══ Task data

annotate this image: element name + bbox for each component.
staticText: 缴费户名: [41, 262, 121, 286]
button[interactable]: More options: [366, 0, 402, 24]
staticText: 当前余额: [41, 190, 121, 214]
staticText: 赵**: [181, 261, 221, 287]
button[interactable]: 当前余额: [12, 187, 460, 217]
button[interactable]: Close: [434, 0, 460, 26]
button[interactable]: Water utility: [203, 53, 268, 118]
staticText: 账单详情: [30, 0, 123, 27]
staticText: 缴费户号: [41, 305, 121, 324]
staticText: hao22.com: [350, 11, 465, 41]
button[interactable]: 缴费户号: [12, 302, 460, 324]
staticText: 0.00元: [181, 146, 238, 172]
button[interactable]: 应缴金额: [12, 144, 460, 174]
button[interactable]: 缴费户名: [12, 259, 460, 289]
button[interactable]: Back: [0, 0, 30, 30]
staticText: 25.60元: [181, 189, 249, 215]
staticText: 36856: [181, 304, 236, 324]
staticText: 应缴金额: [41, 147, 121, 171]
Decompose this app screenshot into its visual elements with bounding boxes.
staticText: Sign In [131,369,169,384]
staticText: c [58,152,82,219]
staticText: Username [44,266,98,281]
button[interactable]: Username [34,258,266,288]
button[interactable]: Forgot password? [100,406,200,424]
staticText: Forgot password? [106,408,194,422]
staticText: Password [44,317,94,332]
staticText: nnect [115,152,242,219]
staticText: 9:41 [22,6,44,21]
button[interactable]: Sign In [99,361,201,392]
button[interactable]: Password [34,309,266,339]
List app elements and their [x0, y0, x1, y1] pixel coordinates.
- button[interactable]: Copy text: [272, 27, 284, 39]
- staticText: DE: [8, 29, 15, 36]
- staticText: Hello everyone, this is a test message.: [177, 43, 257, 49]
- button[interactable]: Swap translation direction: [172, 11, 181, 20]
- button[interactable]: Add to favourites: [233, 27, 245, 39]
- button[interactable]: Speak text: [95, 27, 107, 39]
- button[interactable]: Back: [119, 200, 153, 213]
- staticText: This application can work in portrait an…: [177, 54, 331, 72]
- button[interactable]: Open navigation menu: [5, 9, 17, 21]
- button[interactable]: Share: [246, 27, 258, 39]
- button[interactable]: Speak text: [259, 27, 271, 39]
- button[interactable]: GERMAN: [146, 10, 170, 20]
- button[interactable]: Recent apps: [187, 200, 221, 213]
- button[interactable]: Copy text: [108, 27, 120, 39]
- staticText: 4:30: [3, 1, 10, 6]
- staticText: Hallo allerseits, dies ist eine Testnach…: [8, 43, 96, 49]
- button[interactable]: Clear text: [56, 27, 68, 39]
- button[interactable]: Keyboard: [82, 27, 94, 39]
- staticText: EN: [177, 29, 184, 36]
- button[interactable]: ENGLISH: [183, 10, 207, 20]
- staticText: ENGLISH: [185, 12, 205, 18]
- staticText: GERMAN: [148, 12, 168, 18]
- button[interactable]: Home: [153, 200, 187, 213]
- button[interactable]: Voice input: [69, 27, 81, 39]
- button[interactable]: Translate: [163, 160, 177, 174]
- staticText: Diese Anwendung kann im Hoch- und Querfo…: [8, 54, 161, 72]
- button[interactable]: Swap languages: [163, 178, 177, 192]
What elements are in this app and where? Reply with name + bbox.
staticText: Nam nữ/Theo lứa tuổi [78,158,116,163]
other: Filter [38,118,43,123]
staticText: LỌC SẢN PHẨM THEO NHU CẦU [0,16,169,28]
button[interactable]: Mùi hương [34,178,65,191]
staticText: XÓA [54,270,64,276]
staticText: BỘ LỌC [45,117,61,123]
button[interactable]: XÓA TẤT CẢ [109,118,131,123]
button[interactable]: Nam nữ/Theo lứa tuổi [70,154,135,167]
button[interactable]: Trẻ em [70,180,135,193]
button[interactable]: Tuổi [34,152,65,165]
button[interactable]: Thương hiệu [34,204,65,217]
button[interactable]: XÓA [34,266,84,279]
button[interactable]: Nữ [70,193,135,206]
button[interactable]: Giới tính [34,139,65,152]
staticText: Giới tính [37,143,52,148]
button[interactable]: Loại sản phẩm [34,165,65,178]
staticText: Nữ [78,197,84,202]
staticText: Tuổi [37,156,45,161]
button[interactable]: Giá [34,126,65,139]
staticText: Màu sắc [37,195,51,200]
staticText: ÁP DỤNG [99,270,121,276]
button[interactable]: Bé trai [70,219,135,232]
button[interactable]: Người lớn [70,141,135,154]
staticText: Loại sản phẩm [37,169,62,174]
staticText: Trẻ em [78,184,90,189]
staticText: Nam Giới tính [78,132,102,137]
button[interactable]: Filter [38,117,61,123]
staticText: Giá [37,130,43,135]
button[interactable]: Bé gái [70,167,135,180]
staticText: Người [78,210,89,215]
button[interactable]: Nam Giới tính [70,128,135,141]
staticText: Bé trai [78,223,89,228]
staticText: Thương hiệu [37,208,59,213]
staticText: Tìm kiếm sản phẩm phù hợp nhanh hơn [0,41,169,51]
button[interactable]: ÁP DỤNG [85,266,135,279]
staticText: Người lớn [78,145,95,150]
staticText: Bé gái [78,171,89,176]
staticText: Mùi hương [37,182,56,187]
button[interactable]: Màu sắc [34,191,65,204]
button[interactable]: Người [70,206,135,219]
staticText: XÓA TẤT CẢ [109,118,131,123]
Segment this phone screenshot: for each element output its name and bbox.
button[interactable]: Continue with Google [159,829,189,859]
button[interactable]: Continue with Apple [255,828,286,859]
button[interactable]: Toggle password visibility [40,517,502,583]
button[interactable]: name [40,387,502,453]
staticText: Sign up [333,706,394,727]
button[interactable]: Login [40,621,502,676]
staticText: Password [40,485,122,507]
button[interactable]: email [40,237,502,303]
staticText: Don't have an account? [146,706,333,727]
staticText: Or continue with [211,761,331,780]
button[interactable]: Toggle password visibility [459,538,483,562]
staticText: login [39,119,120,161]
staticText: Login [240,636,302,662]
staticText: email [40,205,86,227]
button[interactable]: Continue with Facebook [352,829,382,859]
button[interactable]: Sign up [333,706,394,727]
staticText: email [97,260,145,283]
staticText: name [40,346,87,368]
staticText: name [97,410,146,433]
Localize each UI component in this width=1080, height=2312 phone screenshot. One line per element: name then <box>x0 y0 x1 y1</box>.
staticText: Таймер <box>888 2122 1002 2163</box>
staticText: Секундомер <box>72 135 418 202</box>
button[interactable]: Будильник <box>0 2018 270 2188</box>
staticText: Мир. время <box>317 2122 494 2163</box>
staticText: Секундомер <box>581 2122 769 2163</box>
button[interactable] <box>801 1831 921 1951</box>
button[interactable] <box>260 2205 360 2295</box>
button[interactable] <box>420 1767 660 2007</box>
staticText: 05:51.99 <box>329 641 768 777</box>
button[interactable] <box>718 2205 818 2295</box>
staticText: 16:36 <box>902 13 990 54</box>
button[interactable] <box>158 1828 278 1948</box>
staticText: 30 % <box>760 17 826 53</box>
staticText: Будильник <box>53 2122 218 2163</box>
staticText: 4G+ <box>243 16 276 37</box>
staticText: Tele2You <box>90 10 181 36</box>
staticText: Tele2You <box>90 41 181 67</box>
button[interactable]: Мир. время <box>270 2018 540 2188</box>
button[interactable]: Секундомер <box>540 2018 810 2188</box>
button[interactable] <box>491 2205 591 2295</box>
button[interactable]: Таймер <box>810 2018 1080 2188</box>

════

[What the task requires]
Each entry above is to be returned exactly as given.

[Reply]
annotate this image: element name + bbox for each component.
staticText: 缴费户名: [41, 262, 121, 286]
button[interactable]: More options: [366, 0, 402, 24]
staticText: 当前余额: [41, 190, 121, 214]
staticText: 赵**: [181, 261, 221, 287]
button[interactable]: 当前余额: [12, 187, 460, 217]
button[interactable]: Close: [434, 0, 460, 26]
button[interactable]: Water utility: [203, 53, 268, 118]
staticText: 账单详情: [30, 0, 123, 27]
staticText: 缴费户号: [41, 305, 121, 324]
staticText: hao22.com: [350, 11, 465, 41]
button[interactable]: 缴费户号: [12, 302, 460, 324]
staticText: 0.00元: [181, 146, 238, 172]
button[interactable]: 应缴金额: [12, 144, 460, 174]
button[interactable]: 缴费户名: [12, 259, 460, 289]
button[interactable]: Back: [0, 0, 30, 30]
staticText: 25.60元: [181, 189, 249, 215]
staticText: 36856: [181, 304, 236, 324]
staticText: 应缴金额: [41, 147, 121, 171]
Decompose this app screenshot into its visual elements with bounding boxes.
staticText: Sign In [131,369,169,384]
staticText: c [58,152,82,219]
staticText: Username [44,266,98,281]
button[interactable]: Username [34,258,266,288]
button[interactable]: Forgot password? [100,406,200,424]
staticText: Forgot password? [106,408,194,422]
staticText: Password [44,317,94,332]
staticText: nnect [115,152,242,219]
staticText: 9:41 [22,6,44,21]
button[interactable]: Sign In [99,361,201,392]
button[interactable]: Password [34,309,266,339]
List app elements and their [x0, y0, x1, y1] pixel coordinates.
- button[interactable]: Copy text: [272, 27, 284, 39]
- staticText: DE: [8, 29, 15, 36]
- staticText: Hello everyone, this is a test message.: [177, 43, 257, 49]
- button[interactable]: Swap translation direction: [172, 11, 181, 20]
- button[interactable]: Add to favourites: [233, 27, 245, 39]
- button[interactable]: Speak text: [95, 27, 107, 39]
- button[interactable]: Back: [119, 200, 153, 213]
- staticText: This application can work in portrait an…: [177, 54, 331, 72]
- button[interactable]: Open navigation menu: [5, 9, 17, 21]
- button[interactable]: Share: [246, 27, 258, 39]
- button[interactable]: Speak text: [259, 27, 271, 39]
- button[interactable]: GERMAN: [146, 10, 170, 20]
- button[interactable]: Recent apps: [187, 200, 221, 213]
- button[interactable]: Copy text: [108, 27, 120, 39]
- staticText: 4:30: [3, 1, 10, 6]
- staticText: Hallo allerseits, dies ist eine Testnach…: [8, 43, 96, 49]
- button[interactable]: Clear text: [56, 27, 68, 39]
- button[interactable]: Keyboard: [82, 27, 94, 39]
- staticText: EN: [177, 29, 184, 36]
- button[interactable]: ENGLISH: [183, 10, 207, 20]
- staticText: ENGLISH: [185, 12, 205, 18]
- staticText: GERMAN: [148, 12, 168, 18]
- button[interactable]: Home: [153, 200, 187, 213]
- button[interactable]: Voice input: [69, 27, 81, 39]
- button[interactable]: Translate: [163, 160, 177, 174]
- staticText: Diese Anwendung kann im Hoch- und Querfo…: [8, 54, 161, 72]
- button[interactable]: Swap languages: [163, 178, 177, 192]
What elements are in this app and where? Reply with name + bbox.
staticText: Nam nữ/Theo lứa tuổi [78,158,116,163]
other: Filter [38,118,43,123]
staticText: LỌC SẢN PHẨM THEO NHU CẦU [0,16,169,28]
button[interactable]: Mùi hương [34,178,65,191]
staticText: XÓA [54,270,64,276]
staticText: BỘ LỌC [45,117,61,123]
button[interactable]: XÓA TẤT CẢ [109,118,131,123]
button[interactable]: Nam nữ/Theo lứa tuổi [70,154,135,167]
button[interactable]: Trẻ em [70,180,135,193]
button[interactable]: Tuổi [34,152,65,165]
button[interactable]: Thương hiệu [34,204,65,217]
button[interactable]: XÓA [34,266,84,279]
button[interactable]: Nữ [70,193,135,206]
button[interactable]: Giới tính [34,139,65,152]
staticText: Giới tính [37,143,52,148]
button[interactable]: Loại sản phẩm [34,165,65,178]
staticText: Nữ [78,197,84,202]
staticText: Tuổi [37,156,45,161]
button[interactable]: Giá [34,126,65,139]
staticText: Màu sắc [37,195,51,200]
staticText: ÁP DỤNG [99,270,121,276]
button[interactable]: Bé trai [70,219,135,232]
button[interactable]: Người lớn [70,141,135,154]
staticText: Loại sản phẩm [37,169,62,174]
staticText: Trẻ em [78,184,90,189]
staticText: Nam Giới tính [78,132,102,137]
button[interactable]: Filter [38,117,61,123]
staticText: Giá [37,130,43,135]
button[interactable]: Bé gái [70,167,135,180]
staticText: Người [78,210,89,215]
button[interactable]: Nam Giới tính [70,128,135,141]
staticText: Bé trai [78,223,89,228]
staticText: Thương hiệu [37,208,59,213]
staticText: Tìm kiếm sản phẩm phù hợp nhanh hơn [0,41,169,51]
button[interactable]: ÁP DỤNG [85,266,135,279]
staticText: Người lớn [78,145,95,150]
staticText: Bé gái [78,171,89,176]
staticText: Mùi hương [37,182,56,187]
button[interactable]: Màu sắc [34,191,65,204]
button[interactable]: Người [70,206,135,219]
staticText: XÓA TẤT CẢ [109,118,131,123]
Segment this phone screenshot: for each element output its name and bbox.
button[interactable]: Continue with Google [159,829,189,859]
button[interactable]: Continue with Apple [255,828,286,859]
button[interactable]: Toggle password visibility [40,517,502,583]
button[interactable]: name [40,387,502,453]
staticText: Sign up [333,706,394,727]
button[interactable]: Login [40,621,502,676]
staticText: Password [40,485,122,507]
button[interactable]: email [40,237,502,303]
staticText: Don't have an account? [146,706,333,727]
staticText: Or continue with [211,761,331,780]
button[interactable]: Toggle password visibility [459,538,483,562]
staticText: login [39,119,120,161]
staticText: Login [240,636,302,662]
staticText: email [40,205,86,227]
button[interactable]: Continue with Facebook [352,829,382,859]
button[interactable]: Sign up [333,706,394,727]
staticText: email [97,260,145,283]
staticText: name [40,346,87,368]
staticText: name [97,410,146,433]
Localize each UI component in this width=1080, height=2312 phone screenshot. One line per element: name then <box>x0 y0 x1 y1</box>.
staticText: Таймер <box>888 2122 1002 2163</box>
staticText: Секундомер <box>72 135 418 202</box>
button[interactable]: Будильник <box>0 2018 270 2188</box>
staticText: Мир. время <box>317 2122 494 2163</box>
staticText: Секундомер <box>581 2122 769 2163</box>
button[interactable] <box>801 1831 921 1951</box>
button[interactable] <box>260 2205 360 2295</box>
button[interactable] <box>420 1767 660 2007</box>
staticText: 05:51.99 <box>329 641 768 777</box>
button[interactable] <box>718 2205 818 2295</box>
staticText: 16:36 <box>902 13 990 54</box>
button[interactable] <box>158 1828 278 1948</box>
staticText: 30 % <box>760 17 826 53</box>
staticText: Будильник <box>53 2122 218 2163</box>
staticText: 4G+ <box>243 16 276 37</box>
staticText: Tele2You <box>90 10 181 36</box>
staticText: Tele2You <box>90 41 181 67</box>
button[interactable]: Мир. время <box>270 2018 540 2188</box>
button[interactable]: Секундомер <box>540 2018 810 2188</box>
button[interactable] <box>491 2205 591 2295</box>
button[interactable]: Таймер <box>810 2018 1080 2188</box>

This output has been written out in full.